Work instructions. Restate the data below word for word, leaving nothing out.
-- Records for processing follows --
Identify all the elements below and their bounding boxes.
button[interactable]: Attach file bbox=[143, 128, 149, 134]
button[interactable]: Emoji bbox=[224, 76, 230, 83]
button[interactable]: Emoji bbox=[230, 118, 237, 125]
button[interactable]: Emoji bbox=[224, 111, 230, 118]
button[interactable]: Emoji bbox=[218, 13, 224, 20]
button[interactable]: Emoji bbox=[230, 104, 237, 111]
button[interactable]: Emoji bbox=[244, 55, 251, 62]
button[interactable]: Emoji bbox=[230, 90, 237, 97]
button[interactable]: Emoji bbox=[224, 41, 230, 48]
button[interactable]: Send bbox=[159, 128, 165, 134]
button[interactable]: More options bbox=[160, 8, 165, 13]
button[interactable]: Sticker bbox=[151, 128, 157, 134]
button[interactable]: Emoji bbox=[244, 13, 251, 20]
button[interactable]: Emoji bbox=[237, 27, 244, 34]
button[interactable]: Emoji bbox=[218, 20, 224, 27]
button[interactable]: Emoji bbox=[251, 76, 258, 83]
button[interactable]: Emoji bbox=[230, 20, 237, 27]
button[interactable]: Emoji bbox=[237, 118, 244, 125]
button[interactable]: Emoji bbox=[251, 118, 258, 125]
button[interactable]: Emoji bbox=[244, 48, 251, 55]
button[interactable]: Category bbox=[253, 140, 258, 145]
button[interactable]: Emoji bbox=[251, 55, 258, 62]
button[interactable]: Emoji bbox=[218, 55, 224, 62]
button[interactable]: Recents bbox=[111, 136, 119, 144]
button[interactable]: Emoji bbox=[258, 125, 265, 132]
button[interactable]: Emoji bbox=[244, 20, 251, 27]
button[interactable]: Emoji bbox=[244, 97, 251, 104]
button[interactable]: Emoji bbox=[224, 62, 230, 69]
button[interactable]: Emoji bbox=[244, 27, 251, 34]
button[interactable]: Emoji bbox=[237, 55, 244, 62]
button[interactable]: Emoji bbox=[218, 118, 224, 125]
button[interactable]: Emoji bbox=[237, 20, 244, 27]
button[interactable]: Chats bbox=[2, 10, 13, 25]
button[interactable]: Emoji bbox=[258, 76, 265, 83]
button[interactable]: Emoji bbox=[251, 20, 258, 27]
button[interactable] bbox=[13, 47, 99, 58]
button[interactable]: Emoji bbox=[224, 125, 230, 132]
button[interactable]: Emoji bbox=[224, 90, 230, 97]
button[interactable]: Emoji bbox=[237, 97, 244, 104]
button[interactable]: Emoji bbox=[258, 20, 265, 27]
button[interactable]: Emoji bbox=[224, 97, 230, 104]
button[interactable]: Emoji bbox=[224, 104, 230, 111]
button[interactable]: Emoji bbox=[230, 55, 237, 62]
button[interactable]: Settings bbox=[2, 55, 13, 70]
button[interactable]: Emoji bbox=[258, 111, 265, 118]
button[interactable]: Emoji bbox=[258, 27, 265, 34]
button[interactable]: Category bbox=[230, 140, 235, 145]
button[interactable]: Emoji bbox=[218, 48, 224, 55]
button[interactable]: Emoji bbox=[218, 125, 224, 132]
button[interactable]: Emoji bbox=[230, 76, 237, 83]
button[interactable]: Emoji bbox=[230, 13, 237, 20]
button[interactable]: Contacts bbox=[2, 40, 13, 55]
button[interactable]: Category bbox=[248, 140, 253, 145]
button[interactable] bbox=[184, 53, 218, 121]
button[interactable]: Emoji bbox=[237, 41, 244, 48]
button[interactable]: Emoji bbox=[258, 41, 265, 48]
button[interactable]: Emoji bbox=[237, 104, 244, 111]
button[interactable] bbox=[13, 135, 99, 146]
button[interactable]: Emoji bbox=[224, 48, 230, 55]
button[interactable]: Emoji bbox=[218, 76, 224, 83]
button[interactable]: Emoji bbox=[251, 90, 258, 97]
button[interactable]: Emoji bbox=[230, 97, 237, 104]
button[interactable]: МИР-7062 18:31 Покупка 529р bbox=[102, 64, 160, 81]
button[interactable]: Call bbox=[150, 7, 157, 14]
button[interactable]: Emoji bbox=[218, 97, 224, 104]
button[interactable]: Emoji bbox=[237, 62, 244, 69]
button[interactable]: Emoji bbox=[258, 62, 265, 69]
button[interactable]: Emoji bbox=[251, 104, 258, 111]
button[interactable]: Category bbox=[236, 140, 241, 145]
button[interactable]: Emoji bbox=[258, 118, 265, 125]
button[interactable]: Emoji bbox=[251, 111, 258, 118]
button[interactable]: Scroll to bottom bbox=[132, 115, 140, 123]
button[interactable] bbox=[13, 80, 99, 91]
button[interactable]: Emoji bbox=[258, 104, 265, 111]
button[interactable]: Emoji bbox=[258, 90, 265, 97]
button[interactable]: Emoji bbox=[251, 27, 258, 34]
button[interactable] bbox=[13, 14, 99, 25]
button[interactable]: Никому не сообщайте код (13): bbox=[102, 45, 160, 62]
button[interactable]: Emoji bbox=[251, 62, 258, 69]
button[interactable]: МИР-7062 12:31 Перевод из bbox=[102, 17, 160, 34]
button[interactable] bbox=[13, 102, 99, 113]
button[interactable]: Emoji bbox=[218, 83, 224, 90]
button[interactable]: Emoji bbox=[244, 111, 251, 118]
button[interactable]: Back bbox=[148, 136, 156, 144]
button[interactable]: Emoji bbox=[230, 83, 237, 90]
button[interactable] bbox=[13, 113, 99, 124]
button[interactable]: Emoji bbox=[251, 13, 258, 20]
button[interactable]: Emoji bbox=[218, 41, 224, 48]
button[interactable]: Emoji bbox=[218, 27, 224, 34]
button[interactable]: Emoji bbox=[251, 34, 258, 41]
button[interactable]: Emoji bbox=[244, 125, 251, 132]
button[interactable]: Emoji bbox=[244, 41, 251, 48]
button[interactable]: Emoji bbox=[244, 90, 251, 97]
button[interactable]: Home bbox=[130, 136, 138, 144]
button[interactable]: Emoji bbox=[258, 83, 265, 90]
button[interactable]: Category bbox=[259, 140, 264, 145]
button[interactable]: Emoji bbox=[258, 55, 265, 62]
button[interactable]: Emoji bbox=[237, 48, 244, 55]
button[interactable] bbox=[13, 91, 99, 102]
-- Records for processing concluded --
The answer.
Identify all the elements below and their bounding boxes.
button[interactable]: Attach file bbox=[143, 128, 149, 134]
button[interactable]: Emoji bbox=[224, 76, 230, 83]
button[interactable]: Emoji bbox=[230, 118, 237, 125]
button[interactable]: Emoji bbox=[224, 111, 230, 118]
button[interactable]: Emoji bbox=[218, 13, 224, 20]
button[interactable]: Emoji bbox=[230, 104, 237, 111]
button[interactable]: Emoji bbox=[244, 55, 251, 62]
button[interactable]: Emoji bbox=[230, 90, 237, 97]
button[interactable]: Emoji bbox=[224, 41, 230, 48]
button[interactable]: Send bbox=[159, 128, 165, 134]
button[interactable]: More options bbox=[160, 8, 165, 13]
button[interactable]: Sticker bbox=[151, 128, 157, 134]
button[interactable]: Emoji bbox=[244, 13, 251, 20]
button[interactable]: Emoji bbox=[237, 27, 244, 34]
button[interactable]: Emoji bbox=[218, 20, 224, 27]
button[interactable]: Emoji bbox=[251, 76, 258, 83]
button[interactable]: Emoji bbox=[230, 20, 237, 27]
button[interactable]: Emoji bbox=[237, 118, 244, 125]
button[interactable]: Emoji bbox=[251, 118, 258, 125]
button[interactable]: Emoji bbox=[244, 48, 251, 55]
button[interactable]: Category bbox=[253, 140, 258, 145]
button[interactable]: Emoji bbox=[251, 55, 258, 62]
button[interactable]: Emoji bbox=[218, 55, 224, 62]
button[interactable]: Recents bbox=[111, 136, 119, 144]
button[interactable]: Emoji bbox=[258, 125, 265, 132]
button[interactable]: Emoji bbox=[244, 20, 251, 27]
button[interactable]: Emoji bbox=[244, 97, 251, 104]
button[interactable]: Emoji bbox=[224, 62, 230, 69]
button[interactable]: Emoji bbox=[244, 27, 251, 34]
button[interactable]: Emoji bbox=[237, 55, 244, 62]
button[interactable]: Emoji bbox=[218, 118, 224, 125]
button[interactable]: Emoji bbox=[237, 20, 244, 27]
button[interactable]: Chats bbox=[2, 10, 13, 25]
button[interactable]: Emoji bbox=[258, 76, 265, 83]
button[interactable]: Emoji bbox=[251, 20, 258, 27]
button[interactable] bbox=[13, 47, 99, 58]
button[interactable]: Emoji bbox=[224, 125, 230, 132]
button[interactable]: Emoji bbox=[224, 90, 230, 97]
button[interactable]: Emoji bbox=[237, 97, 244, 104]
button[interactable]: Emoji bbox=[258, 20, 265, 27]
button[interactable]: Emoji bbox=[224, 97, 230, 104]
button[interactable]: Emoji bbox=[224, 104, 230, 111]
button[interactable]: Emoji bbox=[230, 55, 237, 62]
button[interactable]: Settings bbox=[2, 55, 13, 70]
button[interactable]: Emoji bbox=[258, 111, 265, 118]
button[interactable]: Emoji bbox=[258, 27, 265, 34]
button[interactable]: Category bbox=[230, 140, 235, 145]
button[interactable]: Emoji bbox=[218, 48, 224, 55]
button[interactable]: Emoji bbox=[218, 125, 224, 132]
button[interactable]: Emoji bbox=[230, 76, 237, 83]
button[interactable]: Emoji bbox=[230, 13, 237, 20]
button[interactable]: Contacts bbox=[2, 40, 13, 55]
button[interactable]: Category bbox=[248, 140, 253, 145]
button[interactable] bbox=[184, 53, 218, 121]
button[interactable]: Emoji bbox=[237, 41, 244, 48]
button[interactable]: Emoji bbox=[258, 41, 265, 48]
button[interactable]: Emoji bbox=[237, 104, 244, 111]
button[interactable] bbox=[13, 135, 99, 146]
button[interactable]: Emoji bbox=[224, 48, 230, 55]
button[interactable]: Emoji bbox=[218, 76, 224, 83]
button[interactable]: Emoji bbox=[251, 90, 258, 97]
button[interactable]: Emoji bbox=[230, 97, 237, 104]
button[interactable]: МИР-7062 18:31 Покупка 529р bbox=[102, 64, 160, 81]
button[interactable]: Call bbox=[150, 7, 157, 14]
button[interactable]: Emoji bbox=[218, 97, 224, 104]
button[interactable]: Emoji bbox=[237, 62, 244, 69]
button[interactable]: Emoji bbox=[258, 62, 265, 69]
button[interactable]: Emoji bbox=[251, 104, 258, 111]
button[interactable]: Category bbox=[236, 140, 241, 145]
button[interactable]: Emoji bbox=[258, 118, 265, 125]
button[interactable]: Emoji bbox=[251, 111, 258, 118]
button[interactable]: Scroll to bottom bbox=[132, 115, 140, 123]
button[interactable] bbox=[13, 80, 99, 91]
button[interactable]: Emoji bbox=[258, 104, 265, 111]
button[interactable]: Emoji bbox=[258, 90, 265, 97]
button[interactable]: Emoji bbox=[251, 27, 258, 34]
button[interactable] bbox=[13, 14, 99, 25]
button[interactable]: Никому не сообщайте код (13): bbox=[102, 45, 160, 62]
button[interactable]: Emoji bbox=[251, 62, 258, 69]
button[interactable]: МИР-7062 12:31 Перевод из bbox=[102, 17, 160, 34]
button[interactable] bbox=[13, 102, 99, 113]
button[interactable]: Emoji bbox=[218, 83, 224, 90]
button[interactable]: Emoji bbox=[244, 111, 251, 118]
button[interactable]: Back bbox=[148, 136, 156, 144]
button[interactable]: Emoji bbox=[230, 83, 237, 90]
button[interactable] bbox=[13, 113, 99, 124]
button[interactable]: Emoji bbox=[251, 13, 258, 20]
button[interactable]: Emoji bbox=[218, 41, 224, 48]
button[interactable]: Emoji bbox=[218, 27, 224, 34]
button[interactable]: Emoji bbox=[251, 34, 258, 41]
button[interactable]: Emoji bbox=[244, 125, 251, 132]
button[interactable]: Emoji bbox=[244, 41, 251, 48]
button[interactable]: Emoji bbox=[244, 90, 251, 97]
button[interactable]: Home bbox=[130, 136, 138, 144]
button[interactable]: Emoji bbox=[258, 83, 265, 90]
button[interactable]: Category bbox=[259, 140, 264, 145]
button[interactable]: Emoji bbox=[258, 55, 265, 62]
button[interactable]: Emoji bbox=[237, 48, 244, 55]
button[interactable] bbox=[13, 91, 99, 102]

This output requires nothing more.